Moominvalley (, ) is a fictional place, where the Moomins live in the tales by Finnish author Tove Jansson.

Especially in the early books Moominvalley is depicted as a beautiful place with green slopes, rivers, fruit trees, flowers and a place for calm and peaceful life as in the tradition of pastoral poetry, and yet it is still threatened by natural forces such as flooding and volcanoes. The valley is surrounded by Lonely Mountains in the east and by other mountains in the south, while the west faces the sea. Thus, travel on land is often preceded by mountain climbing in the stories. It was inspired by Ängsmarn, a family retreat in Sweden, which is also situated on a grassy field facing the sea and surrounded by rocky outcrops.

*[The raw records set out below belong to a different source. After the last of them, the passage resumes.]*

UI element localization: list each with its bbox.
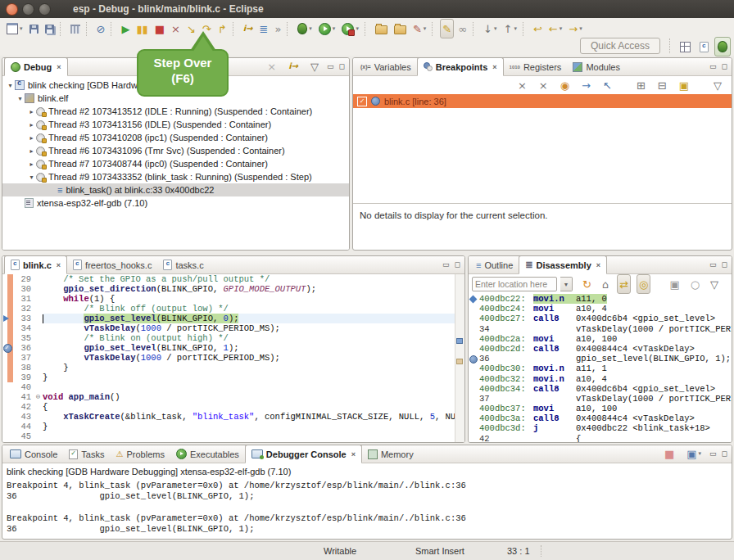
marker-gutter[interactable] [2, 314, 13, 323]
disassembly-row[interactable]: 400dbc32:movi.na10, 4 [469, 374, 732, 384]
use-step-filters-button[interactable]: » [272, 19, 283, 38]
code-line[interactable]: 39} [2, 373, 464, 382]
disassembly-row[interactable]: 42{ [469, 434, 732, 442]
breakpoint-marker-icon[interactable] [469, 355, 478, 364]
disassembly-row[interactable]: 37vTaskDelay(1000 / portTICK_PERI [469, 394, 732, 404]
collapse-icon[interactable]: ▾ [16, 95, 25, 102]
view-menu-button[interactable]: ▽ [308, 57, 321, 76]
home-button[interactable]: ⌂ [600, 274, 611, 294]
minimize-icon[interactable]: ▭ [709, 449, 717, 458]
tree-row[interactable]: ▸Thread #7 1073408744 (ipc0) (Suspended … [2, 157, 349, 170]
disassembly-row[interactable]: 400dbc3d:j0x400dbc22 <blink_task+18> [469, 423, 732, 433]
code-line[interactable]: 35 /* Blink on (output high) */ [2, 333, 464, 343]
maximize-icon[interactable]: ◻ [455, 260, 460, 269]
location-dropdown-icon[interactable]: ▼ [560, 277, 573, 291]
minimize-icon[interactable]: ▭ [709, 260, 717, 269]
tree-row[interactable]: ▸Thread #6 1073431096 (Tmr Svc) (Suspend… [2, 144, 349, 157]
code-text[interactable]: void app_main() [43, 392, 464, 402]
marker-gutter[interactable] [2, 431, 13, 441]
flash-target-button[interactable]: ✎▾ [410, 19, 428, 38]
tab-registers[interactable]: Registers [504, 58, 568, 75]
window-close-button[interactable] [6, 3, 18, 16]
new-disassembly-view-button[interactable]: ▣ [667, 274, 682, 294]
tab-modules[interactable]: Modules [567, 58, 626, 75]
marker-gutter[interactable] [2, 323, 13, 333]
code-line[interactable]: 32 /* Blink off (output low) */ [2, 304, 464, 314]
code-text[interactable] [43, 382, 464, 392]
tab-breakpoints[interactable]: Breakpoints × [417, 57, 504, 76]
debug-perspective-button[interactable] [714, 37, 731, 56]
pin-view-button[interactable]: ○ [688, 274, 702, 294]
breakpoint-row[interactable]: ✓ blink.c [line: 36] [353, 94, 732, 108]
marker-gutter[interactable] [2, 382, 13, 392]
expand-all-button[interactable]: ⊞ [634, 75, 648, 95]
drop-to-frame-button[interactable]: ≣ [256, 19, 270, 38]
code-line[interactable]: 43 xTaskCreate(&blink_task, "blink_task"… [2, 412, 464, 422]
quick-access-field[interactable]: Quick Access [580, 38, 660, 54]
code-line[interactable]: 34 vTaskDelay(1000 / portTICK_PERIOD_MS)… [2, 323, 464, 333]
back-button[interactable]: ←▾ [546, 19, 564, 38]
skip-all-breakpoints-button[interactable]: ⊘ [94, 19, 108, 38]
resume-button[interactable]: ▶ [119, 19, 132, 38]
disassembly-row[interactable]: 400dbc2d:call80x400844c4 <vTaskDelay> [469, 344, 732, 354]
code-line[interactable]: 30 gpio_set_direction(BLINK_GPIO, GPIO_M… [2, 284, 464, 294]
link-with-debug-view-button[interactable]: ▣ [677, 75, 691, 95]
suspend-button[interactable]: ▮▮ [134, 19, 150, 38]
build-button[interactable] [68, 19, 83, 38]
location-input[interactable]: Enter location here [472, 277, 557, 291]
terminate-console-button[interactable]: ■ [662, 445, 677, 463]
tab-tasks[interactable]: Tasks [63, 445, 110, 463]
instruction-stepping-button[interactable]: i→ [241, 19, 256, 38]
tree-row[interactable]: ▸Thread #5 1073410208 (ipc1) (Suspended … [2, 131, 349, 144]
disassembly-row[interactable]: 400dbc27:call80x400dc6b4 <gpio_set_level… [469, 314, 732, 323]
code-line[interactable]: 45 [2, 431, 464, 441]
disconnect-button[interactable]: × [169, 19, 183, 38]
code-text[interactable]: gpio_set_level(BLINK_GPIO, 0); [43, 314, 464, 323]
overview-ruler[interactable] [455, 274, 464, 442]
step-return-button[interactable]: ↱ [215, 19, 229, 38]
close-icon[interactable]: × [492, 63, 496, 71]
marker-gutter[interactable] [2, 363, 13, 373]
tree-row[interactable]: ▸Thread #2 1073413512 (IDLE : Running) (… [2, 105, 349, 118]
track-expression-toggle[interactable]: ◎ [637, 274, 650, 294]
forward-button[interactable]: →▾ [566, 19, 584, 38]
save-button[interactable] [27, 19, 41, 38]
close-icon[interactable]: × [57, 63, 61, 71]
skip-all-breakpoints-toggle[interactable]: ↖ [600, 75, 614, 95]
marker-gutter[interactable] [2, 333, 13, 343]
expand-icon[interactable]: ▸ [27, 147, 36, 155]
maximize-icon[interactable]: ◻ [722, 449, 727, 458]
disassembly-row[interactable]: 36gpio_set_level(BLINK_GPIO, 1); [469, 354, 732, 364]
marker-gutter[interactable] [2, 353, 13, 363]
marker-gutter[interactable] [2, 294, 13, 304]
remove-all-terminated-button[interactable]: × [265, 57, 279, 76]
tab-problems[interactable]: Problems [110, 445, 170, 463]
tab-memory[interactable]: Memory [362, 445, 419, 463]
disassembly-listing[interactable]: 400dbc22:movi.na11, 0400dbc24:movia10, 4… [469, 294, 732, 442]
view-menu-button[interactable]: ▽ [708, 274, 721, 294]
code-text[interactable]: vTaskDelay(1000 / portTICK_PERIOD_MS); [43, 323, 464, 333]
maximize-icon[interactable]: ◻ [339, 62, 345, 70]
code-line[interactable]: 37 vTaskDelay(1000 / portTICK_PERIOD_MS)… [2, 353, 464, 363]
marker-gutter[interactable] [2, 402, 13, 412]
disassembly-row[interactable]: 34vTaskDelay(1000 / portTICK_PERI [469, 324, 732, 334]
code-line[interactable]: 44} [2, 422, 464, 431]
code-line[interactable]: 33 gpio_set_level(BLINK_GPIO, 0); [2, 314, 464, 323]
ruler-marker[interactable] [456, 359, 463, 364]
code-text[interactable]: } [43, 363, 464, 373]
code-text[interactable]: /* Blink off (output low) */ [43, 304, 464, 314]
remove-all-breakpoints-button[interactable]: × [537, 75, 550, 95]
disassembly-row[interactable]: 400dbc30:movi.na11, 1 [469, 364, 732, 373]
code-text[interactable]: xTaskCreate(&blink_task, "blink_task", c… [43, 412, 465, 422]
code-text[interactable]: } [43, 422, 464, 431]
code-line[interactable]: 42{ [2, 402, 464, 412]
tab-disassembly[interactable]: Disassembly × [519, 255, 607, 274]
marker-gutter[interactable] [2, 373, 13, 382]
marker-gutter[interactable] [2, 343, 13, 353]
link-with-editor-button[interactable]: ∞ [455, 19, 469, 38]
open-project-folder-button[interactable] [373, 19, 390, 38]
external-tools-button[interactable]: ▾ [339, 19, 361, 38]
disassembly-row[interactable]: 400dbc34:call80x400dc6b4 <gpio_set_level… [469, 384, 732, 394]
tab-blink-c[interactable]: blink.c × [4, 255, 67, 274]
next-annotation-button[interactable]: ↓▾ [481, 19, 499, 38]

The Moominvalley is also a manifestation of Jansson's escapism; she often fantasized about establishing a colony in Morocco or moving to The Basque Country or Tonga.

In Moominpappa at Sea, Moominvalley is depicted as a place of boredom.

Moominvalley appears to be above the Arctic Circle, based on the description in Moominland Midwinter of the sun not rising in winter.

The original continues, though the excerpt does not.